Reis reports that apartment rents grew by 0.6% nationally during the fourth quarter of 2014, a bit of a slowdown from the pace observed during 2014’s second and third quarters. Nevertheless, the trend in rents is up. Annual rent growth for apartment rents was 3.5% in 2014. This the best performance in the apartment market since 2007, and apartment easily remains the best performing property type in this respect.
Yet again, rents reached record_high nominal levels during the fourth quarter. Although an improving labor market with more jobs and faster wage growth should provide landlords with more leverage to increase rents, over time this will be stymied by the sheer number of new units coming on line, thereby increasing competition in the market. Although rent growth should remain positive for the next five years, the rate of growth is anticipated to slow, even as new units come on line with rents that are higher than the market average.

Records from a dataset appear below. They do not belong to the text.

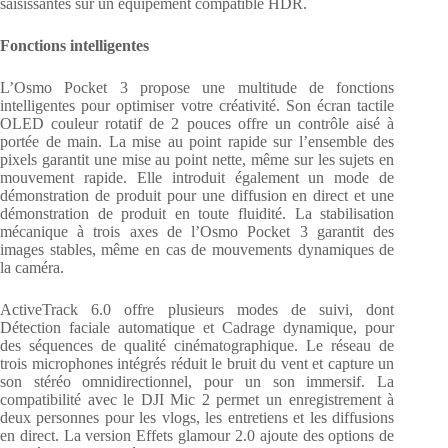
saisissantes sur un équipement compatible HDR.
Fonctions intelligentes
L’Osmo Pocket 3 propose une multitude de fonctions
intelligentes pour optimiser votre créativité. Son écran tactile
OLED couleur rotatif de 2 pouces offre un contrôle aisé à
portée de main. La mise au point rapide sur l’ensemble des
pixels garantit une mise au point nette, même sur les sujets en
mouvement rapide. Elle introduit également un mode de
démonstration de produit pour une diffusion en direct et une
démonstration de produit en toute fluidité. La stabilisation
mécanique à trois axes de l’Osmo Pocket 3 garantit des
images stables, même en cas de mouvements dynamiques de
la caméra.
ActiveTrack 6.0 offre plusieurs modes de suivi, dont
Détection faciale automatique et Cadrage dynamique, pour
des séquences de qualité cinématographique. Le réseau de
trois microphones intégrés réduit le bruit du vent et capture un
son stéréo omnidirectionnel, pour un son immersif. La
compatibilité avec le DJI Mic 2 permet un enregistrement à
deux personnes pour les vlogs, les entretiens et les diffusions
en direct. La version Effets glamour 2.0 ajoute des options de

The national vacancy rate was unchanged at 4.2% during the fourth quarter of 2014. This follows the previous quarter’s slight 10-basis-point increase in vacancy, which was the first increase since the fourth quarter of 2009. Although vacancy did not continue to increase this quarter, the unchanged vacancy rate shows that the days of excess demand are likely over.
Demand had a surprising rebound during the fourth quarter to 45,027 units, the highest quarterly figure since the fourth quarter of 2013. This is an important point, even as construction increases in 2015 and beyond, demand will remain robust due to the large number of young renters in the United States. However, as we mentioned last quarter, this is the beginning of an up cycle in vacancy, and demand will struggle to keep pace with the significant amounts of new construction that should come on line over the next few years.